#### [Assigned task]
Write the data below out again, unchanged.

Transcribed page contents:
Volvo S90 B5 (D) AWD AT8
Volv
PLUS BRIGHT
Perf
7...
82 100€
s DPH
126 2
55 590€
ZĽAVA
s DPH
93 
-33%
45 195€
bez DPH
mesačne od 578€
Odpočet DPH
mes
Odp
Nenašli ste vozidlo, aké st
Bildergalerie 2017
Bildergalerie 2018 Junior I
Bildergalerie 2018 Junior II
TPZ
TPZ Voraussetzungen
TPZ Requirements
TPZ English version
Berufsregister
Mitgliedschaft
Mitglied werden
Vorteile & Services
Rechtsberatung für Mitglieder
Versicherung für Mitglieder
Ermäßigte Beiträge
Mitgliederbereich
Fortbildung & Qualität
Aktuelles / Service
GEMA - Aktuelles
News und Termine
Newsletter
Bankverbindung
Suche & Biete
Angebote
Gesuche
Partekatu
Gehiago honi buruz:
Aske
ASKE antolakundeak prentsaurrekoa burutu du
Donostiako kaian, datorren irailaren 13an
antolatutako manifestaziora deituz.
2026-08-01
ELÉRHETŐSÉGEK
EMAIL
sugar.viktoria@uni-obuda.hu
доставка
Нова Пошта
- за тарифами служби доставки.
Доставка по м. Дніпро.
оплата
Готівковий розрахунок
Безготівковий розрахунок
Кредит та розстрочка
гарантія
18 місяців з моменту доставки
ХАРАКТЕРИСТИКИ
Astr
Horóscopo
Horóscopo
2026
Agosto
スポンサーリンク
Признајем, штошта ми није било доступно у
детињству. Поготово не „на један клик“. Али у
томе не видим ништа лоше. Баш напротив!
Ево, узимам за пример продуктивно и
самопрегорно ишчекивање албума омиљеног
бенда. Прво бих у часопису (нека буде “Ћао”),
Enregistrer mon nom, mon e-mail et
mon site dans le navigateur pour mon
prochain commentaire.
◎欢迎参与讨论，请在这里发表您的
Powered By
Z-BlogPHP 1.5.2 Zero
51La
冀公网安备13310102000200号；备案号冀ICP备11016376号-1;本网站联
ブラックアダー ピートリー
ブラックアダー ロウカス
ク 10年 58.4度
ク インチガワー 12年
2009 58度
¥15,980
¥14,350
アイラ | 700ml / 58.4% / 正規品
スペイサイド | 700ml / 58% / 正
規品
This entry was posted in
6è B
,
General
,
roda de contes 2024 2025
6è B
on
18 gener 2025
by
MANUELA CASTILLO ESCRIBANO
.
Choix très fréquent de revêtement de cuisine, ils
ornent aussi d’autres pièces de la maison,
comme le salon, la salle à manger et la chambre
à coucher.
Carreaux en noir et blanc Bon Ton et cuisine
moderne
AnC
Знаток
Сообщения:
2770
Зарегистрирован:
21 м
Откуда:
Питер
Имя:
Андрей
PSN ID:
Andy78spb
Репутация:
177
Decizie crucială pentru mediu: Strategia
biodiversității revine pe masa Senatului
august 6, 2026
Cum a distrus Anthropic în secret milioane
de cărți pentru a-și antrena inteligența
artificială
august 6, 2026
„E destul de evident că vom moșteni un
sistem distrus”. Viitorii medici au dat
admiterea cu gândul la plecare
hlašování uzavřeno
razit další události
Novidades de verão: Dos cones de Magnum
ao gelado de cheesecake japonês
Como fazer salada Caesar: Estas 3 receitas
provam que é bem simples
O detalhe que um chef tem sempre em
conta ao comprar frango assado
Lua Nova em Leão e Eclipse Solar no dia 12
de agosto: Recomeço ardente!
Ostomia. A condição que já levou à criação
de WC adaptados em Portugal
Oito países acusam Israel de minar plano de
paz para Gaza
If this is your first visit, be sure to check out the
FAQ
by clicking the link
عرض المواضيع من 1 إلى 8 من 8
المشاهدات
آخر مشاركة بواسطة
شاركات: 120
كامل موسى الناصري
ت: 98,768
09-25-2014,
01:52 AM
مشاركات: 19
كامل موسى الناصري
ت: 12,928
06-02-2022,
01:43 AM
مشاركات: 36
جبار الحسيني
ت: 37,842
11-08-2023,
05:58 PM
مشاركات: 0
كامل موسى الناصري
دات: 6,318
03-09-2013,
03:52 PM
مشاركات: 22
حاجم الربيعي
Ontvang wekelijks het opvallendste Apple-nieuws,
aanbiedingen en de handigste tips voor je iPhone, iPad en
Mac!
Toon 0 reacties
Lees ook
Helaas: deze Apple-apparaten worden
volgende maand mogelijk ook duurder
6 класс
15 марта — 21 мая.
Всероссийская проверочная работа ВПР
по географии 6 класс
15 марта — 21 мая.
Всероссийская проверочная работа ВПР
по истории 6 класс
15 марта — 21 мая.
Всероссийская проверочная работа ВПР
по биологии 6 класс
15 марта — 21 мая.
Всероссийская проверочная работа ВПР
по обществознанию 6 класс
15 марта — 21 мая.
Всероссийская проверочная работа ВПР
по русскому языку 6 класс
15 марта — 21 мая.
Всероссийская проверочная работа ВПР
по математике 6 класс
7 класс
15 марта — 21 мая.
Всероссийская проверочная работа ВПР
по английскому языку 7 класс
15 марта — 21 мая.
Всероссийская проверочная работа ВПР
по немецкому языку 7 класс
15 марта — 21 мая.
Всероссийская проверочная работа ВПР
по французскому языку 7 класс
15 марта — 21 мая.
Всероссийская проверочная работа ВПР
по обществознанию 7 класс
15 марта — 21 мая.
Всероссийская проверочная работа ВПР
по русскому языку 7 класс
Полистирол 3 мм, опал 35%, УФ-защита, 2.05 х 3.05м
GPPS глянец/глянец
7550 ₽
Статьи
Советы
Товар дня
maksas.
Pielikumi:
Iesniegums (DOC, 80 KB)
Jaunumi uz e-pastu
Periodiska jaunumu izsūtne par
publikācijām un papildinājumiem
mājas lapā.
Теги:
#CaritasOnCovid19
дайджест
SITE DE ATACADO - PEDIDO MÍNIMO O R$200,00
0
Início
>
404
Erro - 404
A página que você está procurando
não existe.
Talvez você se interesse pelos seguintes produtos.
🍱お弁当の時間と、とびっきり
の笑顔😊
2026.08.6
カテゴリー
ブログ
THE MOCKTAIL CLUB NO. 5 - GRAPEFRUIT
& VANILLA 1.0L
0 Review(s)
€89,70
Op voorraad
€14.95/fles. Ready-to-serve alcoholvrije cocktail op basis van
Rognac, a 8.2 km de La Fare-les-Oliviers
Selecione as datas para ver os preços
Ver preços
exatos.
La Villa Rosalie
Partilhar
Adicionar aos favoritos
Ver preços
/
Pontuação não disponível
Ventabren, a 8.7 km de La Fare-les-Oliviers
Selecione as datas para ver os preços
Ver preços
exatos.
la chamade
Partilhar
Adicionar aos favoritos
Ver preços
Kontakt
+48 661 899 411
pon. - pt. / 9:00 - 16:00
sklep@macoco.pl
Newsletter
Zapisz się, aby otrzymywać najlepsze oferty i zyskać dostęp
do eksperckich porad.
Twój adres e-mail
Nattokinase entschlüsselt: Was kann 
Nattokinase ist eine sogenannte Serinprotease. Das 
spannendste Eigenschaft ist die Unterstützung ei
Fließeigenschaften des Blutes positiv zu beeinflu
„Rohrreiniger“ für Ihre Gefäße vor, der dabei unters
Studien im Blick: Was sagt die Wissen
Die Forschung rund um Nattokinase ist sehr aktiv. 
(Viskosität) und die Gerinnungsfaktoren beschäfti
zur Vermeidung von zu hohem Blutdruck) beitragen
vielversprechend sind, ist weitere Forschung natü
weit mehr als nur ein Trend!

#### [Exercise answer]
Volvo S90 B5 (D) AWD AT8
Volv
PLUS BRIGHT
Perf
7...
82 100€
s DPH
126 2
55 590€
ZĽAVA
s DPH
93 
-33%
45 195€
bez DPH
mesačne od 578€
Odpočet DPH
mes
Odp
Nenašli ste vozidlo, aké st
Bildergalerie 2017
Bildergalerie 2018 Junior I
Bildergalerie 2018 Junior II
TPZ
TPZ Voraussetzungen
TPZ Requirements
TPZ English version
Berufsregister
Mitgliedschaft
Mitglied werden
Vorteile & Services
Rechtsberatung für Mitglieder
Versicherung für Mitglieder
Ermäßigte Beiträge
Mitgliederbereich
Fortbildung & Qualität
Aktuelles / Service
GEMA - Aktuelles
News und Termine
Newsletter
Bankverbindung
Suche & Biete
Angebote
Gesuche
Partekatu
Gehiago honi buruz:
Aske
ASKE antolakundeak prentsaurrekoa burutu du
Donostiako kaian, datorren irailaren 13an
antolatutako manifestaziora deituz.
2026-08-01
ELÉRHETŐSÉGEK
EMAIL
sugar.viktoria@uni-obuda.hu
доставка
Нова Пошта
- за тарифами служби доставки.
Доставка по м. Дніпро.
оплата
Готівковий розрахунок
Безготівковий розрахунок
Кредит та розстрочка
гарантія
18 місяців з моменту доставки
ХАРАКТЕРИСТИКИ
Astr
Horóscopo
Horóscopo
2026
Agosto
スポンサーリンク
Признајем, штошта ми није било доступно у
детињству. Поготово не „на један клик“. Али у
томе не видим ништа лоше. Баш напротив!
Ево, узимам за пример продуктивно и
самопрегорно ишчекивање албума омиљеног
бенда. Прво бих у часопису (нека буде “Ћао”),
Enregistrer mon nom, mon e-mail et
mon site dans le navigateur pour mon
prochain commentaire.
◎欢迎参与讨论，请在这里发表您的
Powered By
Z-BlogPHP 1.5.2 Zero
51La
冀公网安备13310102000200号；备案号冀ICP备11016376号-1;本网站联
ブラックアダー ピートリー
ブラックアダー ロウカス
ク 10年 58.4度
ク インチガワー 12年
2009 58度
¥15,980
¥14,350
アイラ | 700ml / 58.4% / 正規品
スペイサイド | 700ml / 58% / 正
規品
This entry was posted in
6è B
,
General
,
roda de contes 2024 2025
6è B
on
18 gener 2025
by
MANUELA CASTILLO ESCRIBANO
.
Choix très fréquent de revêtement de cuisine, ils
ornent aussi d’autres pièces de la maison,
comme le salon, la salle à manger et la chambre
à coucher.
Carreaux en noir et blanc Bon Ton et cuisine
moderne
AnC
Знаток
Сообщения:
2770
Зарегистрирован:
21 м
Откуда:
Питер
Имя:
Андрей
PSN ID:
Andy78spb
Репутация:
177
Decizie crucială pentru mediu: Strategia
biodiversității revine pe masa Senatului
august 6, 2026
Cum a distrus Anthropic în secret milioane
de cărți pentru a-și antrena inteligența
artificială
august 6, 2026
„E destul de evident că vom moșteni un
sistem distrus”. Viitorii medici au dat
admiterea cu gândul la plecare
hlašování uzavřeno
razit další události
Novidades de verão: Dos cones de Magnum
ao gelado de cheesecake japonês
Como fazer salada Caesar: Estas 3 receitas
provam que é bem simples
O detalhe que um chef tem sempre em
conta ao comprar frango assado
Lua Nova em Leão e Eclipse Solar no dia 12
de agosto: Recomeço ardente!
Ostomia. A condição que já levou à criação
de WC adaptados em Portugal
Oito países acusam Israel de minar plano de
paz para Gaza
If this is your first visit, be sure to check out the
FAQ
by clicking the link
عرض المواضيع من 1 إلى 8 من 8
المشاهدات
آخر مشاركة بواسطة
شاركات: 120
كامل موسى الناصري
ت: 98,768
09-25-2014,
01:52 AM
مشاركات: 19
كامل موسى الناصري
ت: 12,928
06-02-2022,
01:43 AM
مشاركات: 36
جبار الحسيني
ت: 37,842
11-08-2023,
05:58 PM
مشاركات: 0
كامل موسى الناصري
دات: 6,318
03-09-2013,
03:52 PM
مشاركات: 22
حاجم الربيعي
Ontvang wekelijks het opvallendste Apple-nieuws,
aanbiedingen en de handigste tips voor je iPhone, iPad en
Mac!
Toon 0 reacties
Lees ook
Helaas: deze Apple-apparaten worden
volgende maand mogelijk ook duurder
6 класс
15 марта — 21 мая.
Всероссийская проверочная работа ВПР
по географии 6 класс
15 марта — 21 мая.
Всероссийская проверочная работа ВПР
по истории 6 класс
15 марта — 21 мая.
Всероссийская проверочная работа ВПР
по биологии 6 класс
15 марта — 21 мая.
Всероссийская проверочная работа ВПР
по обществознанию 6 класс
15 марта — 21 мая.
Всероссийская проверочная работа ВПР
по русскому языку 6 класс
15 марта — 21 мая.
Всероссийская проверочная работа ВПР
по математике 6 класс
7 класс
15 марта — 21 мая.
Всероссийская проверочная работа ВПР
по английскому языку 7 класс
15 марта — 21 мая.
Всероссийская проверочная работа ВПР
по немецкому языку 7 класс
15 марта — 21 мая.
Всероссийская проверочная работа ВПР
по французскому языку 7 класс
15 марта — 21 мая.
Всероссийская проверочная работа ВПР
по обществознанию 7 класс
15 марта — 21 мая.
Всероссийская проверочная работа ВПР
по русскому языку 7 класс
Полистирол 3 мм, опал 35%, УФ-защита, 2.05 х 3.05м
GPPS глянец/глянец
7550 ₽
Статьи
Советы
Товар дня
maksas.
Pielikumi:
Iesniegums (DOC, 80 KB)
Jaunumi uz e-pastu
Periodiska jaunumu izsūtne par
publikācijām un papildinājumiem
mājas lapā.
Теги:
#CaritasOnCovid19
дайджест
SITE DE ATACADO - PEDIDO MÍNIMO O R$200,00
0
Início
>
404
Erro - 404
A página que você está procurando
não existe.
Talvez você se interesse pelos seguintes produtos.
🍱お弁当の時間と、とびっきり
の笑顔😊
2026.08.6
カテゴリー
ブログ
THE MOCKTAIL CLUB NO. 5 - GRAPEFRUIT
& VANILLA 1.0L
0 Review(s)
€89,70
Op voorraad
€14.95/fles. Ready-to-serve alcoholvrije cocktail op basis van
Rognac, a 8.2 km de La Fare-les-Oliviers
Selecione as datas para ver os preços
Ver preços
exatos.
La Villa Rosalie
Partilhar
Adicionar aos favoritos
Ver preços
/
Pontuação não disponível
Ventabren, a 8.7 km de La Fare-les-Oliviers
Selecione as datas para ver os preços
Ver preços
exatos.
la chamade
Partilhar
Adicionar aos favoritos
Ver preços
Kontakt
+48 661 899 411
pon. - pt. / 9:00 - 16:00
sklep@macoco.pl
Newsletter
Zapisz się, aby otrzymywać najlepsze oferty i zyskać dostęp
do eksperckich porad.
Twój adres e-mail
Nattokinase entschlüsselt: Was kann 
Nattokinase ist eine sogenannte Serinprotease. Das 
spannendste Eigenschaft ist die Unterstützung ei
Fließeigenschaften des Blutes positiv zu beeinflu
„Rohrreiniger“ für Ihre Gefäße vor, der dabei unters
Studien im Blick: Was sagt die Wissen
Die Forschung rund um Nattokinase ist sehr aktiv. 
(Viskosität) und die Gerinnungsfaktoren beschäfti
zur Vermeidung von zu hohem Blutdruck) beitragen
vielversprechend sind, ist weitere Forschung natü
weit mehr als nur ein Trend!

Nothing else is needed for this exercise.